Todos os dias folheio as páginas
de um livro. Não me restam dúvidas de que as letras são os maiores catalisadores
da massa cinzenta que me ocupa o cérebro. As letras impressas e todas aquelas que, mesmo não as vendo, imagino através das imagens que absorvo nas minhas fontes diárias de inspiração
visual. Escreve-se bem em Portugal. No resto do mundo também, claro, mas
interessa-me o país que me concebeu a mim e a todos aqueles pelos quais me
envaideço cada vez que leio o que projectam nas suas narrativas. Pergunto-me como
é que a mesma realidade consegue ser descrita de formas tão ímpares em que as
palavras se distribuem indo ao encontro do significado perfeito. Acontece-me,
por vezes, ficar presa a uma frase. Os meus olhos continuam a ler, mas a mente
ficou parada na frase que me inspirou. Palavras simples que constroem ideias
complexas e interessantes. Os escritores são arquitectos de frases. E basta-me
ler uma para perceber se estou perante um arquitecto ou alguém que arruma
frases sem saber os cálculos para a verdadeira construção.

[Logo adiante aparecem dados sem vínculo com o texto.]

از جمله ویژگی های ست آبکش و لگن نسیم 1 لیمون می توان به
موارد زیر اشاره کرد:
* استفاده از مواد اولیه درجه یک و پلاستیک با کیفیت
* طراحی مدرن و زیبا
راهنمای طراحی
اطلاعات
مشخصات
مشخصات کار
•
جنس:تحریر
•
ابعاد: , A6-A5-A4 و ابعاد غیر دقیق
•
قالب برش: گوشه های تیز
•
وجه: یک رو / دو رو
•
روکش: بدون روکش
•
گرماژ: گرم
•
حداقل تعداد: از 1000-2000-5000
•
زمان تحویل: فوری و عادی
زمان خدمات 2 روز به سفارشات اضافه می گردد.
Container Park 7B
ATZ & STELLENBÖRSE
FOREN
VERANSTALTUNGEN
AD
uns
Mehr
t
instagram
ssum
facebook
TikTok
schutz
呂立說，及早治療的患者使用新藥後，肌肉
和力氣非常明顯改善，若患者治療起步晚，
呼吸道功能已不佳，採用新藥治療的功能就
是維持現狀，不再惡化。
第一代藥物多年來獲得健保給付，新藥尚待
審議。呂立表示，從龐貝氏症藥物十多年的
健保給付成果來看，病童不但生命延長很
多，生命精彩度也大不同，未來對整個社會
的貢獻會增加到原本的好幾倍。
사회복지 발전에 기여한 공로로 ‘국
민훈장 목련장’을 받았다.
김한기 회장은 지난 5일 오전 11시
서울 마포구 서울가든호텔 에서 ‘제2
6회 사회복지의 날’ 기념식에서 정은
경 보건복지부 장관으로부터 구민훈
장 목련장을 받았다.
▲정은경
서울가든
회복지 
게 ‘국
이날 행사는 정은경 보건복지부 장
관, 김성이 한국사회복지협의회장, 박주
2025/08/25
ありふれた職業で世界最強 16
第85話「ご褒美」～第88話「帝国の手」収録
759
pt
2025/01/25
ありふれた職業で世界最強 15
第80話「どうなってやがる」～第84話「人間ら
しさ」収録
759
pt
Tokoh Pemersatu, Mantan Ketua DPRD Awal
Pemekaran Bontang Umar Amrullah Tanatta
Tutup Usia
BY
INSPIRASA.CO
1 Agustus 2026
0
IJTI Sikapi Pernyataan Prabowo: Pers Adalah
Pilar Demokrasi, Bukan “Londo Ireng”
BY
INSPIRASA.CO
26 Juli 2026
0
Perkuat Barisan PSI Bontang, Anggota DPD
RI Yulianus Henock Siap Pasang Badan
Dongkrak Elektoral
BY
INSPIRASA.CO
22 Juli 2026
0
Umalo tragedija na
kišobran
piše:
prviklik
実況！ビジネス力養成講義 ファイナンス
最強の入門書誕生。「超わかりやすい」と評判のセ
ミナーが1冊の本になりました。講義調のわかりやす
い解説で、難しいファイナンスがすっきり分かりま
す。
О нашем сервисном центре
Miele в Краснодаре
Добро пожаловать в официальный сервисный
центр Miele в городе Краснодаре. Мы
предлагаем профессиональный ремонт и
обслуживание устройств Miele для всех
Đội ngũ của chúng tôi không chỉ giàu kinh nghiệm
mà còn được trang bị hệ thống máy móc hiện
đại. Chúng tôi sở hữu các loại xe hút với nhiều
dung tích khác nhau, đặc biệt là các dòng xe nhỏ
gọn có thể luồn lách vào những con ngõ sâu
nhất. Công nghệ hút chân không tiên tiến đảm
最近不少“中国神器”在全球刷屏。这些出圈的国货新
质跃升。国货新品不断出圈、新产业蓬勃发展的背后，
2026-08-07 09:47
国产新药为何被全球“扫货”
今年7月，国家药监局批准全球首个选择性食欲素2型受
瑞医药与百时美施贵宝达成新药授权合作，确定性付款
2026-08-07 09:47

Todos os dias leio as páginas de
um livro. São milhares os caracteres que me atordoam. Admiro em demasia quem
transcreve para letras aquilo que se sente no interior. Os escritores são
tradutores de acções e de sentimentos. Traduzem para quem quer ler, aquilo que
de outra forma não se conheceria e basta-me uma frase para perceber se estou
perante um tradutor ou alguém que agarrado a banalidades descreve algo que pertence
à linguagem comum.
Podia dizer tanto do bem que se
escreve em Portugal. Dos poetas, artistas, filósofos, loucos, e de todas as
múltiplas personalidades que cada escritor encarna para que delas possa retirar
a essência para o que escreve. Não se escreve com esforço mas com uma agilidade
inata, fazendo uso devido das próprias potencialidades. E eu gosto cada vez
mais de absorver os conteúdos e as formas que compõem uma obra, de observar,
com as ferramentas possíveis a um leitor, a capacidade de criar algo que
extravasa aquilo que se conhece. Quanto mais se lê mais se percebe que um livro
é um todo, uma entidade holística que encerra em si um conjunto de atributos
que vão muito para além da mera história que contam. À medida que as minhas
estantes se enchem, mais rica me sinto por conseguir consumir um livro sem
me cingir unicamente ao que deduz pela sua sinopse, acompanhando o bailado de
todas as suas partes sem perder nenhum acto, porque os escritores, para além de
tudo o que já mencionei, também são coreógrafos.